We have a special guest today!  Cheryl Malandrinos, author of the Christian children’s picture book,  Little Shepherd (Guardian Angel Publishing) and one of the masterminds behind Pump Up Your Book, is here with us today to give authors tips on how to coordinate their own virtual book tours.  Welcome, Cheryl!

5 Tips for Coordinating Your Virtual Book
by Cheryl C. Malandrinos

Coordinating a virtual book tour can be a scary thing for an author, especially if it’s your first book. Even though I am a debut author, promoting Little Shepherd, didn’t seem as intimidating to me because I had been promoting books online for nearly 3 years when it released in August.

Here are 5 Tips to help you get the most out of your virtual book tour:

Be Organized

Having managed nearly 100 authors spanning more than 125 books, I’ve learned the only way to stay sane is to be well organized. This is one of the few times I feel using a paper calendar or a notebook helps. When emails come in from willing blog hosts, I jot the blog’s title down in my notebook. Then I set a specific time of day or day of the week to respond to all those emails.

It is easy to forgot how a blogger would like to host you, so be sure to write interview, guest post, or review next to the blog’s title in your notebook. Also be sure to indicate if you are sending a reviewer a paper or an electronic copy.

Send a Note with Your Book

I glanced over at the table in the corner of my office that holds the almighty TBR pile. There are probably close to 80 books sitting there right now and that doesn’t include eBooks I will review on my Kindle.

Do yourself and the reviewer a favor by including a note, a sell sheet, or a business card when mailing a book out. This will avoid confusion for the blogger as to where this book comes from and if the review is time sensitive.

When I mailed out copies of Little Shepherd I included a note thanking the blogger for hosting me during my virtual book tour and made mention of the date he/she had agreed to host me. I also asked the blogger to email me if he/she couldn’t keep the date we agreed upon and provided a link to more information about the book and tour.

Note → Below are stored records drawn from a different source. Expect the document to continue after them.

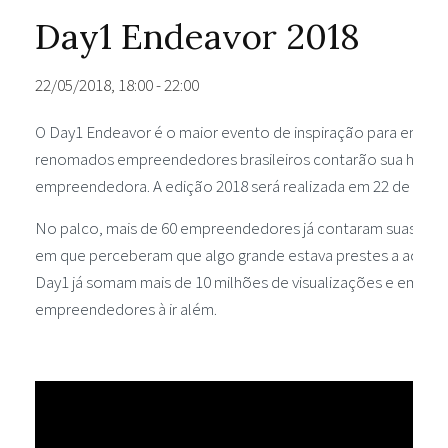
Day1 Endeavor 2018
22/05/2018, 18:00
-
22:00
O Day1 Endeavor é o maior evento de inspiração para empre
renomados empreendedores brasileiros contarão sua história 
empreendedora. A edição 2018 será realizada em 22 de maio e
No palco, mais de 60 empreendedores já contaram suas hist
em que perceberam que algo grande estava prestes a aconte
Day1 já somam mais de 10 milhões de visualizações e emocio
empreendedores à ir além.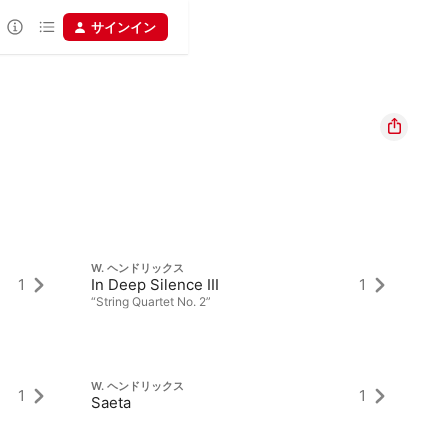
サインイン
W. ヘンドリックス
W
1
In Deep Silence III
1
2
“String Quartet No. 2”
W. ヘンドリックス
W
1
1
Saeta
No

Complete to-do Items Promptly

As a blogger and virtual book tour coordinator, one thing I find frustrating is tracking down outstanding to-do items. Don’t make a blogger wait until the last minute for your interview or guest post. Plan your schedule out so you can complete and return to-do items by any deadline that has been given or a minimum of two weeks prior to your blog stop. This will give the blogger time to review your submission to be sure its complete and to ask for clarification when necessary.

Leave Comments at Your Blog Stops

We all lead busy lives, so this can be a tough one to manage; but if you want to show your blog hosts how much you appreciate what they do, take a few moments to leave a comment on the day your interview, guest post or review appears at their blogs.

Comments don’t buy books. Readers do. So I tell my clients not to stress too much when there aren’t many comments by readers. My own blogging experience has shown that you can have hundreds of visitors during a week but only a tiny handful of comments.

But this is your chance to show your appreciation to bloggers for taking time to promote your book. In addition, it’s an excellent chance to converse with a potential reader if she leaves a comment.

Promote Your VBT

Maybe this sounds like a statement that should be followed by, “Duh!”

Why go through all the effort to coordinate a virtual book tour if you’re not going to promote it?

Even those authors who pay a company to coordinate a VBT should have a hand in promoting their blog stops. Why? Because people need to know you’re on a virtual book tour if you want them to stop by and check out your book.

Think about it this way. I coordinate a tour for Author X. I have accounts at Facebook and Twitter with people friending or following me. Author X has accounts at Facebook and Twitter with people friending or following him. There might be some overlaps, but more likely we’re both reaching a unique audience.

You do the math. When Author X and I work together to promote his tour stops, more potential readers learn about his book.

Virtual book tours are fun, but they are a lot of work. Using these tips will make coordinating your VBT easier.

Cheryl Malandrinos is a freelance writer and editor. A regular contributor for Writer2Writer, her articles focus on increasing productivity through time management and organization. A founding member of Musing Our Children, Ms. Malandrinos is also Editor in Chief of the group’s quarterly newsletter, Pages & Pens.

Cheryl is a Tour Coordinator for Pump Up Your Book, a book reviewer, and blogger. Little Shepherd is her first children’s book. Ms. Malandrinos lives in Western Massachusetts with her husband and two young daughters. She also has a son who is married.